Opinie i wydarzenia
Tusk: Heroiczna obrona Ukrainy jest heroiczną obroną całego świata
Prezydent Ukrainy i polski premier spotkali się w KPRM, gdzie podpisali porozumienie o współpracy w dziedzinie bezpieczeństwa między Rzeczpospolitą i Ukrainą. Następująca po tym konferencja rozpoczęła się minutą ciszy w związku ze zmasowanym rosyjskim atakiem na Ukrainę, w tym szpital dziecięcy w Kijowie. - Nie ma dnia, nie ma nocy, żeby w Ukrainie nie ginęli niewinni ludzie - powiedział Donald Tusk . - Nie ma takich deklaracji politycznych, które by wystarczyły jako słowa potępienia dla agresora, które by wystarczyły jako oznaki solidarności i pomocy - dodał. Szef polskiego rządu podkreślił, że wszystkie słowa w podpisanym dokumencie "dla nas coś znaczą". - Z tych słów będą praktyczne konsekwencje - dodał. Podkreślił, że są one "wzajemnym zobowiązaniem, a nie pustymi obietnicami". Donald Tusk tłumaczył, że jeżeli wojna w Ukrainie zakończy się źle, to "zakończyłaby się źle dla Polski, Europy, całego świata". - Heroiczna obrona Ukrainy jest heroiczną obroną całego świata - dodał. Jednocześnie premier obiecał, że Polska będzie namawiać swoich sojuszników "aby droga dojścia do UE i NATO była dla Ukrainy jak najszybsza". W czasie konferencji Tusk zapewnił, że tak długo, jak Ukraińcy w Polsce "będą potrzebowali pomocy, będą się czuli tutaj, w naszym kraju, jak w domu". O rozmowach Viktora Orbana z Władimirem Putina Tusk powiedział, że "historia pamięta polityków, którzy działali w imieniu kapitulacji". - Nie ma mowy kapitulacji, a pokój nie będzie zapisywany w tajemniczych rozmowach na Kremlu - powiedział szef polskiego rządu zwracając się bezpośrednio do premiera Węgier. Wołodymyr Zełenski dziękował za polskie wsparcie.

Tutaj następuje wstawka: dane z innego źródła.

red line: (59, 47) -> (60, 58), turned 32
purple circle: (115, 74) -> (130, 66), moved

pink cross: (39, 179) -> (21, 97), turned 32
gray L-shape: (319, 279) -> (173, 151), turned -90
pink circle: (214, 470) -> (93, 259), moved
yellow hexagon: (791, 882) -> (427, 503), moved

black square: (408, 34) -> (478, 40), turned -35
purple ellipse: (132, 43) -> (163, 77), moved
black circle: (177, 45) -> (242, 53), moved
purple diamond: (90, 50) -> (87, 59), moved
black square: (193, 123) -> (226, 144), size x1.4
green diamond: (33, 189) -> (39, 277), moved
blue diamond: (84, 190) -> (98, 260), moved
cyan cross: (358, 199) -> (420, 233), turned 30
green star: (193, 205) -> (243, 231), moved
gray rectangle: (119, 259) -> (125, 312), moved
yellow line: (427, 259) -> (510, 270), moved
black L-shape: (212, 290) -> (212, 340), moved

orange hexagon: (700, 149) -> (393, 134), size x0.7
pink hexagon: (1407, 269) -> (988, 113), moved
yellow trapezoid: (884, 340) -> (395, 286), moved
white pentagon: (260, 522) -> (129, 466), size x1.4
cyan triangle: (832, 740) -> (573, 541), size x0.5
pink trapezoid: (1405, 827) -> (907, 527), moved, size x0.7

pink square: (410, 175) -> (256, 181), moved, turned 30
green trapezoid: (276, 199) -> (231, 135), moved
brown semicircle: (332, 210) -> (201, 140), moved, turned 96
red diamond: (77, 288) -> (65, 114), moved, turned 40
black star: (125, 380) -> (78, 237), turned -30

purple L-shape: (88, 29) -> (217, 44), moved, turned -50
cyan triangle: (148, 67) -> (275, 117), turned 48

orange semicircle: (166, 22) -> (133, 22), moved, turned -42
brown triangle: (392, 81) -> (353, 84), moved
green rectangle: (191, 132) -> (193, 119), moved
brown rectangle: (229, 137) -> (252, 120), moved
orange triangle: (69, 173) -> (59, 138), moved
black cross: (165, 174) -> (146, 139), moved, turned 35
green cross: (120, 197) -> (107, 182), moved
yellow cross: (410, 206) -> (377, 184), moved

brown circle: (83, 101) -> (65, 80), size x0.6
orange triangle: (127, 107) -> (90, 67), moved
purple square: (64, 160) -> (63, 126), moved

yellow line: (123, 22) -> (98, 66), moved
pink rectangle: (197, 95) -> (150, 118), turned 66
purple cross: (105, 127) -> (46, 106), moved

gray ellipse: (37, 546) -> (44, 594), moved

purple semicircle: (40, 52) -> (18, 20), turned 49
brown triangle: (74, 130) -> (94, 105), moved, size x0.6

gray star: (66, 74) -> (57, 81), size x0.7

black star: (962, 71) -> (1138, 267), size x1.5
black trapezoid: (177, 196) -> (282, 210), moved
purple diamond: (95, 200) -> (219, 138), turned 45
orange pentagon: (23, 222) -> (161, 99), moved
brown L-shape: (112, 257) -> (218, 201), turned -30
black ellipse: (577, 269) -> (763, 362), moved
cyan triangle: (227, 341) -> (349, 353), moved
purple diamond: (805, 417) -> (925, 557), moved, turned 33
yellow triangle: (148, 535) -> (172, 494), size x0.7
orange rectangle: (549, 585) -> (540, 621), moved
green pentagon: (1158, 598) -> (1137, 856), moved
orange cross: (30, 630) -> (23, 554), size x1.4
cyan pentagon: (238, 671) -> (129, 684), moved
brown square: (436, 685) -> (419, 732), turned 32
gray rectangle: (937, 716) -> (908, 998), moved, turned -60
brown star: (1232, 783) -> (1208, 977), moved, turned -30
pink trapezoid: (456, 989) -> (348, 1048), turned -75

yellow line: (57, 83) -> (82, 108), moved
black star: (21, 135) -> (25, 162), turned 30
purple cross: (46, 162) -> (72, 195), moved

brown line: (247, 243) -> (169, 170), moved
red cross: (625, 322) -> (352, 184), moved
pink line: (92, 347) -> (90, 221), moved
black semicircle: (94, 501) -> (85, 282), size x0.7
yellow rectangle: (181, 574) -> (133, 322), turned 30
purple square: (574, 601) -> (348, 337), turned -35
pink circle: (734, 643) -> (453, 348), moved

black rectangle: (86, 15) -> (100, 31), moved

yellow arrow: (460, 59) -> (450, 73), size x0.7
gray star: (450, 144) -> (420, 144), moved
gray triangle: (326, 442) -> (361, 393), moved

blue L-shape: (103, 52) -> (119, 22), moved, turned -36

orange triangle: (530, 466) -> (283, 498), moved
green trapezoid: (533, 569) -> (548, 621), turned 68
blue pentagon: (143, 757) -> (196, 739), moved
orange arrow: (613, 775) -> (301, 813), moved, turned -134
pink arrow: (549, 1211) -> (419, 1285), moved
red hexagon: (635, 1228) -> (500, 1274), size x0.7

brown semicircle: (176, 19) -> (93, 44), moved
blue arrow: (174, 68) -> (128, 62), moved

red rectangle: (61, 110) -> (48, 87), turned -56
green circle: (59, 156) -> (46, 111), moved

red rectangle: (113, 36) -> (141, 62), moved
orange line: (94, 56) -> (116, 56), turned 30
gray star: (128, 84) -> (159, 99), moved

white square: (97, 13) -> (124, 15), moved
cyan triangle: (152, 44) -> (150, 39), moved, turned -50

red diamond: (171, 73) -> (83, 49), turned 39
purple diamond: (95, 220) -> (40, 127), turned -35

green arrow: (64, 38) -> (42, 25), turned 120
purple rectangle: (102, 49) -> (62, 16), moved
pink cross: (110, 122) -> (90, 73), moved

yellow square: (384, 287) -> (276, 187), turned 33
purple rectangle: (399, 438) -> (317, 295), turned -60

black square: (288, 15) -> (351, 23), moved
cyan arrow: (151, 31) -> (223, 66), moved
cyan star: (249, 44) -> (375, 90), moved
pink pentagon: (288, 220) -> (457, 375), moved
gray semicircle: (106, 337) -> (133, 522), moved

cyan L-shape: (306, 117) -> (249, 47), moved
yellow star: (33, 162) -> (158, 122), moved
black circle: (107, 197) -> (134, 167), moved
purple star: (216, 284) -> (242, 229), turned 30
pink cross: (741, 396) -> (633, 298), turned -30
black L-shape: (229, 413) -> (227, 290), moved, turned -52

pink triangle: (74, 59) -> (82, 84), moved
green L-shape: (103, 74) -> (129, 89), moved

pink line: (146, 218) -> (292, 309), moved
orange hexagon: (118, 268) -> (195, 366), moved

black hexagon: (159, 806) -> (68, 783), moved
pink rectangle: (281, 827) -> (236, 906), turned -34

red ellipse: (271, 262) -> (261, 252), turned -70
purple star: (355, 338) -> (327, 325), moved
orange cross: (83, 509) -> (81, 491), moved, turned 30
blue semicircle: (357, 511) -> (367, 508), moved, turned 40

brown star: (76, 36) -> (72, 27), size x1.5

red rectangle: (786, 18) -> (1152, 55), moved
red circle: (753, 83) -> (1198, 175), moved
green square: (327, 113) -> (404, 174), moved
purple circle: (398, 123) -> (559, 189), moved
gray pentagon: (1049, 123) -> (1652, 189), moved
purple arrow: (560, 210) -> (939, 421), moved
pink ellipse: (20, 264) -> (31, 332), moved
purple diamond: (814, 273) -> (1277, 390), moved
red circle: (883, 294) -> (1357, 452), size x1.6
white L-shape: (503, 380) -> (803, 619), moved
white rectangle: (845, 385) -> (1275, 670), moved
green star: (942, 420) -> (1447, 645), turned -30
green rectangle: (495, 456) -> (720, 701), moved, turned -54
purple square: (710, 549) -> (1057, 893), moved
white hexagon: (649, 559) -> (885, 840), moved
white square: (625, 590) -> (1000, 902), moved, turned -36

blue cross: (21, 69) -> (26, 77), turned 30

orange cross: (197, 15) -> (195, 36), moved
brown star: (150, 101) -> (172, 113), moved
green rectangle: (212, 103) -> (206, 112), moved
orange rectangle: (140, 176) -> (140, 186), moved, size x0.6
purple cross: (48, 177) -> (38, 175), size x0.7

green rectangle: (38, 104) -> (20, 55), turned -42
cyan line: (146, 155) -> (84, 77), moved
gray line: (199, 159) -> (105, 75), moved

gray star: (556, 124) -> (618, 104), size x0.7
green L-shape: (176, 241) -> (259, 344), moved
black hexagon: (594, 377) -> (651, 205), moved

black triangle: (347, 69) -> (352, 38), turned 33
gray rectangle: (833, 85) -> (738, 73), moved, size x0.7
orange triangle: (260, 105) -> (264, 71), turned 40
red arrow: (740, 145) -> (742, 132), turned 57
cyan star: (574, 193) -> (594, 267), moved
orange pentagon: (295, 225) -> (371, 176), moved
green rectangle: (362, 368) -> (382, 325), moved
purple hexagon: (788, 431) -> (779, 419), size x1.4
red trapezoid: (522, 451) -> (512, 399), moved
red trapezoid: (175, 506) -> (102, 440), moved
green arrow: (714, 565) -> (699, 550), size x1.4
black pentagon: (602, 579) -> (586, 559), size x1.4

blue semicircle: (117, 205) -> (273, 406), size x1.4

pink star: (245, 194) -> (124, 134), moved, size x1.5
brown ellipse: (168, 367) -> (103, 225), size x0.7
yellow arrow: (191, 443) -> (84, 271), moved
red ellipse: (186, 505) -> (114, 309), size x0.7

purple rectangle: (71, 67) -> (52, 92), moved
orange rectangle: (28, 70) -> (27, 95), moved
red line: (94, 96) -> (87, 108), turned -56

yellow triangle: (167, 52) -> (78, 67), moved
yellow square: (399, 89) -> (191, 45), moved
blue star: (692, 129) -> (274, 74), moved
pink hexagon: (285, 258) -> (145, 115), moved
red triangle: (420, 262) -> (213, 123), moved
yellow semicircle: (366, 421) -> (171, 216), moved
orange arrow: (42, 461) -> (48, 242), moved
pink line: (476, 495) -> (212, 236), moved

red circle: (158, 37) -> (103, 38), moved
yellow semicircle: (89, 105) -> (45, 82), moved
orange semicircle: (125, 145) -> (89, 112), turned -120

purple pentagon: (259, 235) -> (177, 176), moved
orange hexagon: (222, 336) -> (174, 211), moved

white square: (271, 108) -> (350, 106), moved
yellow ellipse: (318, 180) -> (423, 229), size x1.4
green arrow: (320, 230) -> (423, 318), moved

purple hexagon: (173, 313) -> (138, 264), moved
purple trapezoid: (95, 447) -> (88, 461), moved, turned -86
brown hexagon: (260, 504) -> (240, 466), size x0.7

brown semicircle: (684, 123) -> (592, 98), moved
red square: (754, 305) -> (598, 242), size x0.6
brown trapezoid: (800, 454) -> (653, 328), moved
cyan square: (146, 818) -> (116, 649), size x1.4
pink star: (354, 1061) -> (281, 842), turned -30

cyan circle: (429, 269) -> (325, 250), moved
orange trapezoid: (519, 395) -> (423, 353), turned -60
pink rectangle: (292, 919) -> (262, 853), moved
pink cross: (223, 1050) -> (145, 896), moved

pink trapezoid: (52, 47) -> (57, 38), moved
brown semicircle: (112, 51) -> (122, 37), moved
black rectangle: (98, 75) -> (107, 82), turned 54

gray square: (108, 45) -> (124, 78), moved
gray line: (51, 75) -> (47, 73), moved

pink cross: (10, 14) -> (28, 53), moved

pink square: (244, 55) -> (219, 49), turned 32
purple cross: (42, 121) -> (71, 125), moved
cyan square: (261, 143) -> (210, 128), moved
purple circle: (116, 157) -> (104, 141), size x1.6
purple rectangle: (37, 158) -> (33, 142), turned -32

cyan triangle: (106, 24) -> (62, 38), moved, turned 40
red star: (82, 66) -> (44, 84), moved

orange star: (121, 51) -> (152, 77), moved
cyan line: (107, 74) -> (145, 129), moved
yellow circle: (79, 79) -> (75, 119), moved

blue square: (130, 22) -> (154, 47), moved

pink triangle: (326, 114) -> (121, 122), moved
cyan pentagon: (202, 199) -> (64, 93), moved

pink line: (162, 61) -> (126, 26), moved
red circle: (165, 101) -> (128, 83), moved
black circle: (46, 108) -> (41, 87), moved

Wcześniej prezydent Ukrainy odniósł się do poniedziałkowych ataków na miasta w Ukrainie przeprowadzonych przez Rosjan. - Uderzono też w jeden z najważniejszych naszych szpitali - mówił. Zdaniem Zełenskiego porozumienie między Polską a Ukrainą "pomoże chronić obywateli i przeciwdziałać rosyjskiemu złu". - Mam nadzieję, że tym razem oba nasze narody oprą się tym atakom i obronią niepodległość naszych krajów - podkreślił. Mówił także, że "od szczytu NATO oczekuje podjęcia konkretnych kroków".